### Data for analysis

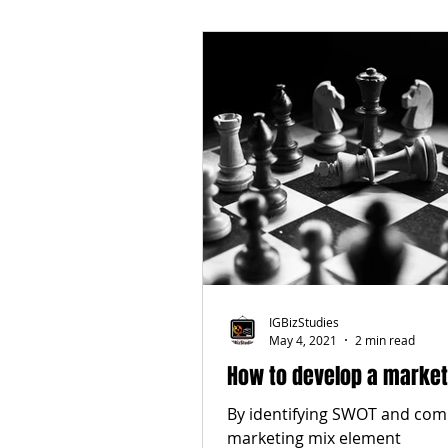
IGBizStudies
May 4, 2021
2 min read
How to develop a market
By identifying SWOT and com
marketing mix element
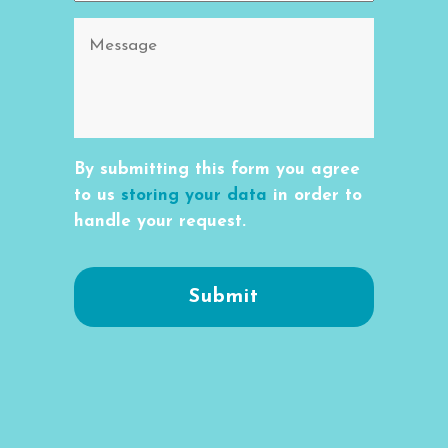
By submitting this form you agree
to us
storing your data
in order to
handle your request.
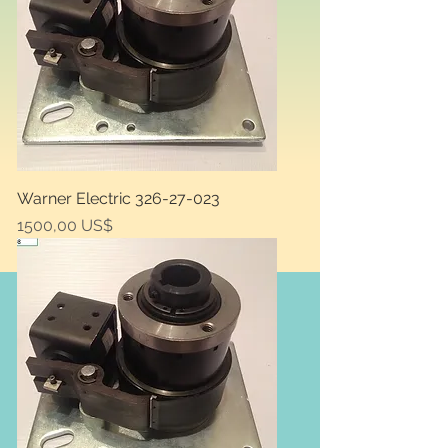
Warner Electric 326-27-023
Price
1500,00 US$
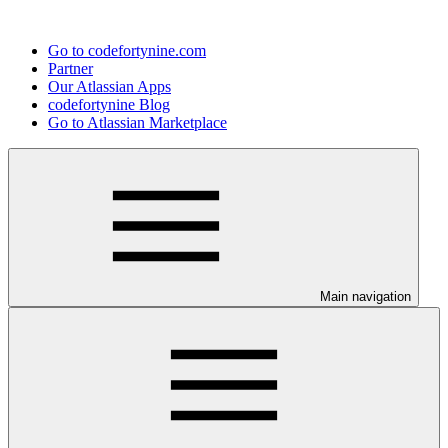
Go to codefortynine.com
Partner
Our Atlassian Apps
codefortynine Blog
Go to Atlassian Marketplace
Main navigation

...

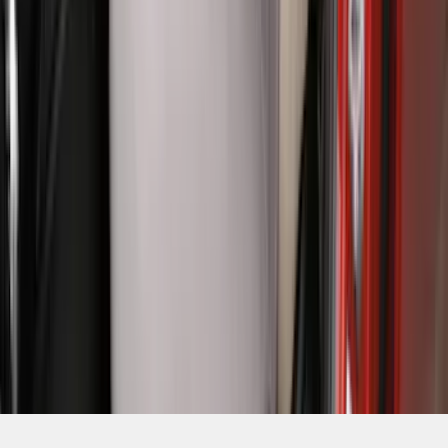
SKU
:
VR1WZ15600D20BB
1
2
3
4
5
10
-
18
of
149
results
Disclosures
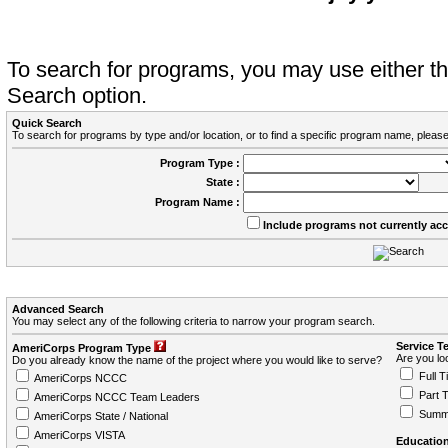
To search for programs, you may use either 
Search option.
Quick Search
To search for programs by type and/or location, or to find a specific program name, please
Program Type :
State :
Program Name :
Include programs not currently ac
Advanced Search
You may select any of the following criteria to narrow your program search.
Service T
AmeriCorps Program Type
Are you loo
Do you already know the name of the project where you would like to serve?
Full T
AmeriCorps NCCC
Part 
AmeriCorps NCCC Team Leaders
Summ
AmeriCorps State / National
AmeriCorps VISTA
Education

---

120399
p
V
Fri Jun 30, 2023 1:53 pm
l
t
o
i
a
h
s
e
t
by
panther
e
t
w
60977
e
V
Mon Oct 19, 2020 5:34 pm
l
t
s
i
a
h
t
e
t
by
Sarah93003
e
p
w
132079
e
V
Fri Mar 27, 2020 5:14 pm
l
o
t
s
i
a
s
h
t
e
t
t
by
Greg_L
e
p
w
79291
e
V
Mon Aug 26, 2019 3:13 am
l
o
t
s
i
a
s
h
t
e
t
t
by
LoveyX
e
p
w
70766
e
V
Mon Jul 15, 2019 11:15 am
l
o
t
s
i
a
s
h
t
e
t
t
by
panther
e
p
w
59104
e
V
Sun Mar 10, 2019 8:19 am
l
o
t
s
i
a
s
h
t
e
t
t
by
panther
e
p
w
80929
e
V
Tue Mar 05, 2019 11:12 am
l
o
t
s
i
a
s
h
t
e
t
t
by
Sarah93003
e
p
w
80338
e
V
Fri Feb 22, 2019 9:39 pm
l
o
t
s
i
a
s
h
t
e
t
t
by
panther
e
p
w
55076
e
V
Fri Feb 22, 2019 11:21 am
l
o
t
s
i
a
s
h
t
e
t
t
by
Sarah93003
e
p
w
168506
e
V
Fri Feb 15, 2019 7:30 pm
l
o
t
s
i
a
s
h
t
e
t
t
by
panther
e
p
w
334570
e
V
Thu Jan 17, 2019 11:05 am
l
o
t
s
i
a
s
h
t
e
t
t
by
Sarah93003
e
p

### About this exercise
Write out word for word the lines above that run from the one with "IGBizStudies" to the one with "Main navigation". Include both end lines; exclude the images.

### Task result
IGBizStudies
May 4, 2021
2 min read
How to develop a market
By identifying SWOT and com
marketing mix element
By submitting this form you agree
to us
storing your data
in order to
handle your request.
Warner Electric 326-27-023
Price
1500,00 US$
Go to codefortynine.com
Partner
Our Atlassian Apps
codefortynine Blog
Go to Atlassian Marketplace
Main navigation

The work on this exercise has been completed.